Yes. Of course, this also means that Strings representing non-ASCII
filenames will *always* be nonsense on Mac OS X and other UTF8-based
> The problems will only appear once you start dealing with fallible or
> non-reversible encodings such as UTF-8 or ISO-2022.
In what way is ISO-2022 non-reversible? Is it possible that a ISO-2022
file name that is converted to Unicode cannot be converted back any
more (assuming you know for sure that it was ISO-2022 in the first
> Of course, it's quite possible that the only test cases will be people
> using UTF-8-only (or even ASCII-only) systems, in which case you won't
> see any problems.
I'm kind of hoping that we can just ignore a problem that is so rare
that a large and well-known project like GTK2 can get away with
ignoring it. Also, IIRC, Java strings are supposed to be unicode, too -
how do they deal with the problem?
>> So we can't do Unicode-based I18N because there exist a few unix
>> systems with messed-up file systems?
> Declaring such systems to be "messed up" won't make the problems go
> away. If a design doesn't work in reality, it's the fault of the
> design, not of reality.
In general, yes. But we're not talking about all of reality here, we're
talking about one small part of reality - the question is, can the part
of reality where the design doesn't work be ignored?
For example, as soon as we use any kind of path names in our APIs, we
are ignoring reality on good old "Classic" Mac OS (may it rest in
piece). Path names don't always uniquely denote a file there (although
they do most of the time). People writing cross-platform software have
been ignoring this fact for a long time now.

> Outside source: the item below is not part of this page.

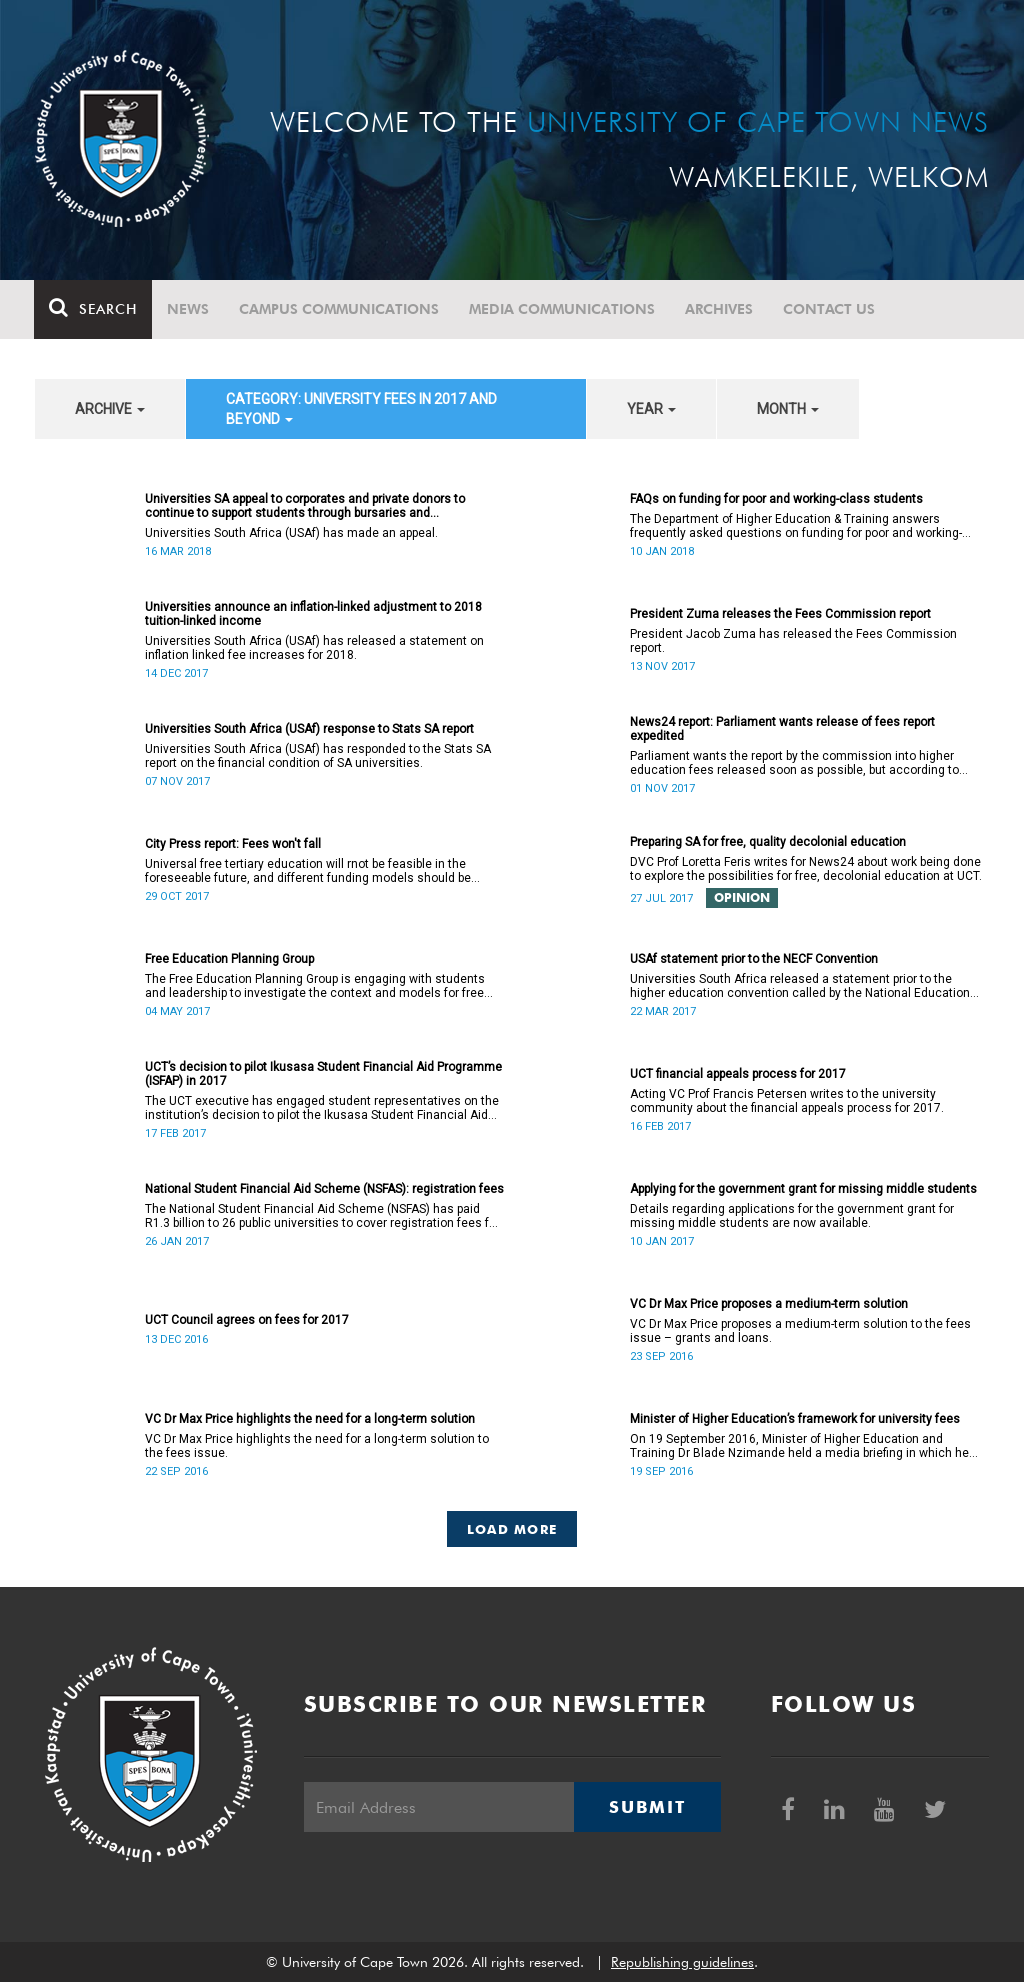  Describe the element at coordinates (189, 309) in the screenshot. I see `News` at that location.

I think that if we wait long enough, the filename encoding problems
will become irrelevant and we will live in an ideal world where unicode
actually works. Maybe next year, maybe only in ten years. And while we
are arguing about how far we are from that ideal world, we should think
about alternatives. The current hack is really just a hack, and I don't
want to see this hack become the new accepted standard.
Do we have other alternatives? Preferably something that provides other
advantages over a unicode String than just making things work on
systems that many users never encounter, otherwise almost no one will
bother to use it. So maybe we should start looking for _other_ reasons
to represent file names and paths by an abstract datatype or something?